Why we break links to possible malicious sites and silent drive by downloads...

[polonus]

Hi malware fighters and users of these forums,

Sometimes you see requests to new users to break links to malicious websites that may harm users that click these live links. I explained this to someone on the NoScript forum that did not understand this policy for obvious reasons, he was not aware of the risks.

As I work as a malware fighter on a web forum we know how to break links. So when a link with some possible malicious redirects or malicious script would be broken like: hxtp://evilmalicioussite.com or like evilmalicious dot com or : "www dot evilmalicious dot com. The person that knows what it should look like can enter the address in a (link) scanner like bad stuff detektor, Exploit Prevention Lab link scanner, DrWeb's av link checker plug-in extension for fx or Webpage Security Report = : http://www.unmaskparasites.com/security-report/ , without having to click on it directly and probably get infected as a worst case scenario (not if you have NoScript installed and active off-course, but we all know that here).
- So it is to prevent that curiosity will kill the proverbial n00b cat. -
We have to point this out to new users of anti malware forums again and again, but after a while they understand why we do this and why we follow this policy/
Also when publishing malicious or suspicious script in for instance a hidden iFrame or injected obfuscated script, we try to break that by putting ^ where > should be or entering some ..... Better is to make a screen dump and link to a picture of the code found, because that cannot be flagged by a scanner, while with a real script that can be a possibility under certain circumstances.
We find that some av now is alerting on all obfuscated scripts for reasons that the use of obfuscation is suspicious to them, for what do they have to hide? But sometimes the author of a script want to protect it from/for copy cats, but when they use packers that are also used by cybercriminals to hide their evil intentions, av may and will more often than not flag it.

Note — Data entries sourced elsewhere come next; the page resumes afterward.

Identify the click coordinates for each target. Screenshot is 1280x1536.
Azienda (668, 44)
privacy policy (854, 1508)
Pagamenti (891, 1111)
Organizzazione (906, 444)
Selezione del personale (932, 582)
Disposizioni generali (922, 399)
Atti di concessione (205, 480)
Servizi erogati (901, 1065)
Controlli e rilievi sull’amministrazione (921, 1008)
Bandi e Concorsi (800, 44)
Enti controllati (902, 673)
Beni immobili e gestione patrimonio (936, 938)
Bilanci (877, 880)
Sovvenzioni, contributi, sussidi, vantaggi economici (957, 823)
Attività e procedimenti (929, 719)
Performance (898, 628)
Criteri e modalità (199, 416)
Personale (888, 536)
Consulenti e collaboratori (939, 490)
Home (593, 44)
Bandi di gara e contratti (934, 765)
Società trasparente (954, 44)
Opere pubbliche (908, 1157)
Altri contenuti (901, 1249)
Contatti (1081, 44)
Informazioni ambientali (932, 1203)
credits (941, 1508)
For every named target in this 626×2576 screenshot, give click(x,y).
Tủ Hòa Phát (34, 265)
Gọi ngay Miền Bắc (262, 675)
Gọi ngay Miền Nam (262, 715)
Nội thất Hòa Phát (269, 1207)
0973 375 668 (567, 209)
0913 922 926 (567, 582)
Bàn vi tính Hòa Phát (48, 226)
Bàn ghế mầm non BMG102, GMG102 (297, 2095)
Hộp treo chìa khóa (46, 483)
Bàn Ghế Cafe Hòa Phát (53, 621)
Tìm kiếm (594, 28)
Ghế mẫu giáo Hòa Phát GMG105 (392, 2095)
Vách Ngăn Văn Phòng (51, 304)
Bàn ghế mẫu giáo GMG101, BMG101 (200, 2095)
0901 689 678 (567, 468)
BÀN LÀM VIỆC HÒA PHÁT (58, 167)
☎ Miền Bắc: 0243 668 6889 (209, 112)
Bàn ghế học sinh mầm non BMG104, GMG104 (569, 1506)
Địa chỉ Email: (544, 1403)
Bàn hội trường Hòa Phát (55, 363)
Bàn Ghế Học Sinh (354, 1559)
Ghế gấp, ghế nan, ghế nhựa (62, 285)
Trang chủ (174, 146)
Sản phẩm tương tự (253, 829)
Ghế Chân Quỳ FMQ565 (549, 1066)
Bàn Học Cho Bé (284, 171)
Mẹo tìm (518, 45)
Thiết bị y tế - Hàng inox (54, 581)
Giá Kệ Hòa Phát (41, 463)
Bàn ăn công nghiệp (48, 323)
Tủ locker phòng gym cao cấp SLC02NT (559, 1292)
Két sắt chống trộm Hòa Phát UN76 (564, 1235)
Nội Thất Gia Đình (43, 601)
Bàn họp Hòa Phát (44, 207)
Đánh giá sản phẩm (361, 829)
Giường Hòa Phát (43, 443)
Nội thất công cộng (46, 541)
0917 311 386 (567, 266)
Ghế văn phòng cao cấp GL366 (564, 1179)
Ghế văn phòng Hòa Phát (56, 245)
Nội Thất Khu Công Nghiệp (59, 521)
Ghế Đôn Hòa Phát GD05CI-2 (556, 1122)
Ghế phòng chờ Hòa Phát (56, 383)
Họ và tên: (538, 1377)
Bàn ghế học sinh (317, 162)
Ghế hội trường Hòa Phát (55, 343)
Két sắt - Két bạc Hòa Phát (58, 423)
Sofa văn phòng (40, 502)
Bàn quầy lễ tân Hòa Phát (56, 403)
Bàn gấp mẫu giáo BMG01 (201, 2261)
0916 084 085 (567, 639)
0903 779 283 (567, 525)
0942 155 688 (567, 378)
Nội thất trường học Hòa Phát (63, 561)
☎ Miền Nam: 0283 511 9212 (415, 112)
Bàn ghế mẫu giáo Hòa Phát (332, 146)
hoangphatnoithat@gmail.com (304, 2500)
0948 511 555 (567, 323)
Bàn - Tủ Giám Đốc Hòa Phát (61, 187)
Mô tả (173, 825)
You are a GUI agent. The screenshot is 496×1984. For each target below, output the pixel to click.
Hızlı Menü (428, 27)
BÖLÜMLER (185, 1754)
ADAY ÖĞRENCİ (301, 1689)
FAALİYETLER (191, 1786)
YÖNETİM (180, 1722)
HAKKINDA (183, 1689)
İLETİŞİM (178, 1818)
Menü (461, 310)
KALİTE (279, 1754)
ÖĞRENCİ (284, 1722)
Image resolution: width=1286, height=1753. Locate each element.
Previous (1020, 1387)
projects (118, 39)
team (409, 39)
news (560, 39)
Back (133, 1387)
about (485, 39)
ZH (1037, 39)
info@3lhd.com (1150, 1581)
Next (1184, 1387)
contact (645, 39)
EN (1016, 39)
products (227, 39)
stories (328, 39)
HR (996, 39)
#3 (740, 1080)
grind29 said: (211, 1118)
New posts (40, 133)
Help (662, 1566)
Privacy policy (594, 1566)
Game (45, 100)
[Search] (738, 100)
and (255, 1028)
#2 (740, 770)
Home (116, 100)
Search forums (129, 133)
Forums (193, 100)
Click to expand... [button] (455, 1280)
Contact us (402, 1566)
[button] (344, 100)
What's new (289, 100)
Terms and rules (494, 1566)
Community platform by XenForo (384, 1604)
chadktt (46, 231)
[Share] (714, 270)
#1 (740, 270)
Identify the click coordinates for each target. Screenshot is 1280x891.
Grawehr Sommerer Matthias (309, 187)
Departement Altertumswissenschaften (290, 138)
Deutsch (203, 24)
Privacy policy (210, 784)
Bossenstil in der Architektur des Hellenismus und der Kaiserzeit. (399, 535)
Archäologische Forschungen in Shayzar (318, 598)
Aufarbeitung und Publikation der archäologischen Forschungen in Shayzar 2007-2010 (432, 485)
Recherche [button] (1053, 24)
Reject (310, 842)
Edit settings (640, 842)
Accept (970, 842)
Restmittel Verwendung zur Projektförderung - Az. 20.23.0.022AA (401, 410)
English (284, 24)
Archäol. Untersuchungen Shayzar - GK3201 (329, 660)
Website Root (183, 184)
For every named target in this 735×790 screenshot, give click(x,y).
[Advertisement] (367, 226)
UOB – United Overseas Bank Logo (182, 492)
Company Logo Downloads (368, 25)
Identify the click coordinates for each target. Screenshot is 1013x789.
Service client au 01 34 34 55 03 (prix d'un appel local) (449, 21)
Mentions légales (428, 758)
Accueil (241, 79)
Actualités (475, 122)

That is another reason that I think NoScript has the only best elegant solution for these problems, what is blocked cannot run, and what does not run can't infect. The only hole now is that sites that you have whitelisted as trusted can have been hacked any time from the moment you gave them a clean bill and where they had a good reputation before, there is so much automated and bot-related injection of malcode with just some bits of older (vulnerable) software version or a changed or outdated component somewhere around that this may be enough to own a site for malicious purposes. In these cases I think RequestPolicy add-on in fx or flock is the best elegant solution to block any request to third party & possibly malicious re-directs. A webshield as a third layer of protection to flag and to disconnect from some redirect(s) to a malware downloading site with drive-by-downloads of malware all sorts is another option open to users, setting killbits and protecting via blacklist blocking is another option,

Well no excuse to do this any longer,

polonus

[DavidR]

One down many millions more to go. You will never succeed in this as new people simply don't know of the dangers and are oblivious to it.

So you will always be telling people to change the links, it happens with monotonous regularity, but that isn't their fault, they don't know better, until we mention it, then thats another one down many millions more to go

The major problem with avast users, who for the most part are protected against this type of thing, forget that others might not be so fortunate, so it is hard to understand why they need to get into the habit

[maugrimx]

does avast detect all obfuscated scripts?

[DavidR]

It does a very good job, but nothing detects everything. You only need to browse the viruses and worms forum to see that.

avast is one of the very few that even detect anything like this and it is above all very accurate of all those ones I have checked on the forums all have been good detections.

[maugrimx]

ok 

i saw on another forum that avast does not use heuristics, is that true? what does the resident shield high sensitivity level do then? scans all files?

[DavidR]

This really should be in its own topic as it is unrelated to this topic (hijacking) and just detracts from the main subject.